Git 'pre-receive' hook and 'git-clang-

2020-07-05 05:37发布

问题:

Let's immediately start with a scrap of the pre-receive hook that I've already written:

#!/bin/sh
##
  format_bold='\033[1m'
   format_red='\033[31m'
format_yellow='\033[33m'
format_normal='\033[0m'
##
  format_error="${format_bold}${format_red}%s${format_normal}"
format_warning="${format_bold}${format_yellow}%s${format_normal}"
##
stdout() {
  format="${1}"
  shift
  printf "${format}" "${@}"
}
##
stderr() {
  stdout "${@}" 1>&2
}
##
output() {
  format="${1}"
  shift
  stdout "${format}\n" "${@}"
}
##
error() {
  format="${1}"
  shift
  stderr "${format_error}: ${format}\n" 'error' "${@}"
}
##
warning() {
  format="${1}"
  shift
  stdout "${format_warning}: ${format}\n" 'warning' "${@}"
}
##
die() {
  error "${@}"
  exit 1
}
##
git() {
  command git --no-pager "${@}"
}
##
list() {
  git rev-list "${@}"
}
##
clang_format() {
  git clang-format --style='file' "${@}"
}
##
while read sha1_old sha1_new ref; do
  case "${ref}" in
  refs/heads/*)
    branch="$(expr "${ref}" : 'refs/heads/\(.*\)')"
    if [ "$(expr "${sha1_new}" : '0*$')" -ne 0 ]; then # delete
      unset sha1_new
      # ...
    else # update
      if [ "$(expr "${sha1_old}" : '0*$')" -ne 0 ]; then # create
        unset sha1_old
        sha1_range="${sha1_new}"
      else
        sha1_range="${sha1_old}..${sha1_new}"
        # ...
        fi
      fi
      # ...
             GIT_WORK_TREE="$(mktemp --tmpdir -d 'gitXXXXXX')"
      export GIT_WORK_TREE
             GIT_DIR="${GIT_WORK_TREE}/.git"
      export GIT_DIR
      mkdir -p "${GIT_DIR}"
      cp -a * "${GIT_DIR}/"
      ln -s "${PWD}/../.clang-format" "${GIT_WORK_TREE}/"
      error=
      for sha1 in $(list "${sha1_range}"); do
        git checkout --force "${sha1}" > '/dev/null' 2>&1
        if [ "$(list --count "${sha1}")" -eq 1 ]; then
          # What should I put here?
        else
          git reset --soft 'HEAD~1' > '/dev/null' 2>&1
        fi
        diff="$(clang_format --diff)"
        if [ "${diff%% *}" = 'diff' ]; then
          error=1
          error '%s: %s\n%s'                                                   \
                'Code style issues detected'                                   \
                "${sha1}"                                                      \
                "${diff}"                                                      \
                1>&2
        fi
      done
      if [ -n "${error}" ]; then
        die '%s' 'Code style issues detected'
      fi
    fi
    ;;
  refs/tags/*)
    tag="$(expr "${ref}" : 'refs/tags/\(.*\)')"
    # ...
    ;;
  *)
    # ...
    ;;
  esac
done
exit 0

NOTE:
Places with irrelevant code are stubbed with # ....

NOTE:
If you are not familiar with git-clang-format, take a look here.
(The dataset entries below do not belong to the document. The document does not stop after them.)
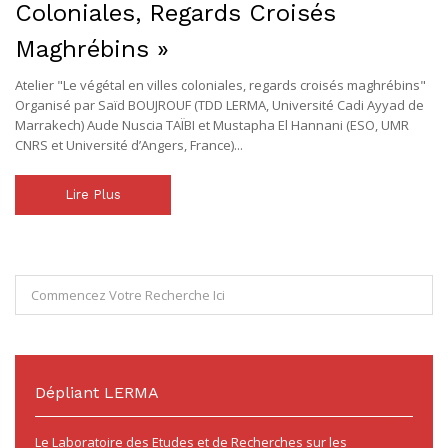
Coloniales, Regards Croisés
Maghrébins »
Atelier "Le végétal en villes coloniales, regards croisés maghrébins"
Organisé par Saïd BOUJROUF (TDD LERMA, Université Cadi Ayyad de
Marrakech) Aude Nuscia TAÏBI et Mustapha El Hannani (ESO, UMR
CNRS et Université d’Angers, France)...
Lire Plus
Dépliant LERMA
Le Laboratoire des Etudes et de Recherches sur les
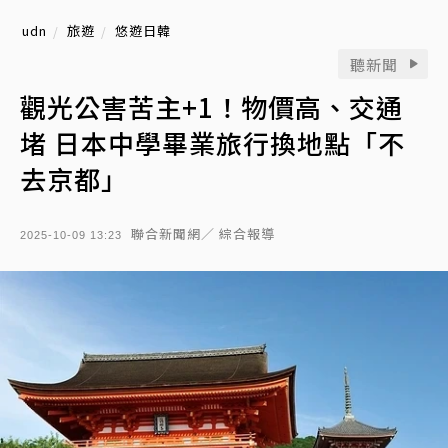
udn
旅遊
悠遊日韓
聽新聞
觀光公害苦主+1！物價高、交通
堵 日本中學畢業旅行換地點「不
去京都」
聯合新聞網／ 綜合報導
2025-10-09 13:23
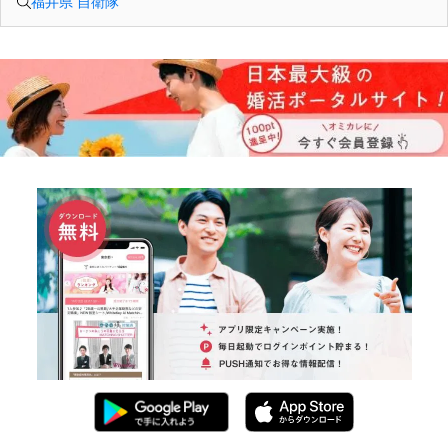
福井県 自衛隊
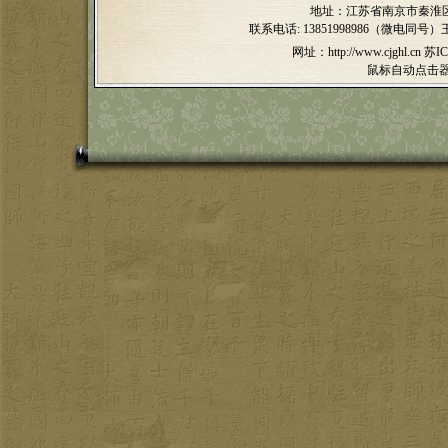
地址：江苏省南京市秦淮区
联系电话:
13851998986（微电同号）
网址：http://www.cjghl.cn
苏IC
鼠标自动点击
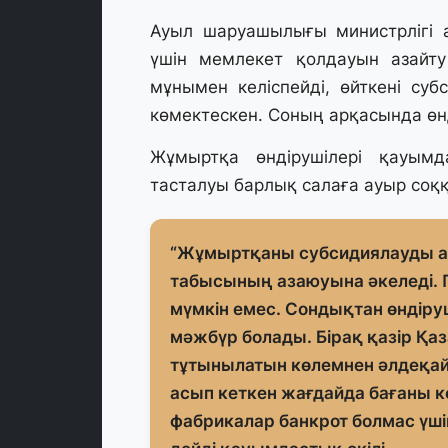
Ауыл шаруашылығы министрлігі 
үшін мемлекет қолдауын азайту
мұнымен келіспейді, өйткені су
көмектескен. Соның арқасында өнд
Жұмыртқа өндірушілері қауымд
тасталуы барлық салаға ауыр соққ
“Жұмыртқаны субсидиялауды а
табысының азаюуына әкеледі. 
мүмкін емес. Сондықтан өндіру
мәжбүр болады. Бірақ қазір Қа
тұтынылатын көлемнен әлдеқайд
асып кеткен жағдайда бағаны к
фабрикалар банкрот болмас үшін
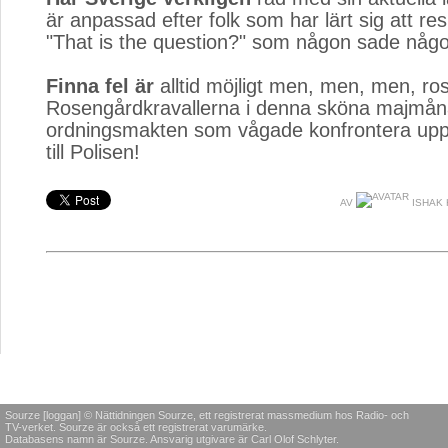
är anpassad efter folk som har lärt sig att re
"That is the question?" som någon sade någ
Finna fel är
alltid möjligt men, men, men, rose
Rosengårdkravallerna i denna sköna majmånad
ordningsmakten som vågade konfrontera upp
till Polisen!
AV
ISHAK 
Sourze [loggan] © Nättidningen Sourze, ett registrerat massmedium hos Radio- och
TV-verket. Sourze är också ett registrerat varumärke.
Databasens namn är Sourze. Ansvarig utgivare är Carl Olof Schlyter.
That hook works as expected, and so far, I didn't notice any bugs, but if you spot any problem or have an improvement suggestion, I'd appreciate any report. Probably, I should give a comment on what's the intention behind this hook. Well, it does check every pushed revision for compliance with code style conventions using git-clang-format, and if any of them does not comply, it will output the relevant diff (the one telling developers what should be fixed) for each of them. Basically, I have two in-depth questions regarding this hook.

First, notice that I perform copy of the remote's (server) bare repository to some temporary directory and check out the code for analysis there. Let me explain the intention of this. Note that I do several git checkouts and git resets (due to for loop) in order to analyze all of the pushed revisions individually with git-clang-format. What I am trying to avoid here, is the (possible) concurrency issue on push access to the remote's (server) bare repository. That is, I'm under impression that if multiple developers will try to push at the same time to a remote with this pre-receive hook installed, that might cause problems if each of these push "sessions" does not do git checkouts and git resets with its private copy of the repository. So, to put it simple, does git-daemon have built-in lock management for concurrent push "sessions"? Will it execute the corresponding pre-receive hook instances strictly sequentially or there is a possibility of interleaving (which can potentially cause undefined behavior)? Something tells me that there should be a built-in solution for this problem with concrete guarantees, otherwise how would remotes work in general (even without complex hooks) being subjected to concurrent pushes? If there is such a built-in solution, then the copy is redundant and simply reusing the bare repository would actually speed up the processing. By the way, any reference to official documentation regarding this question is very welcome.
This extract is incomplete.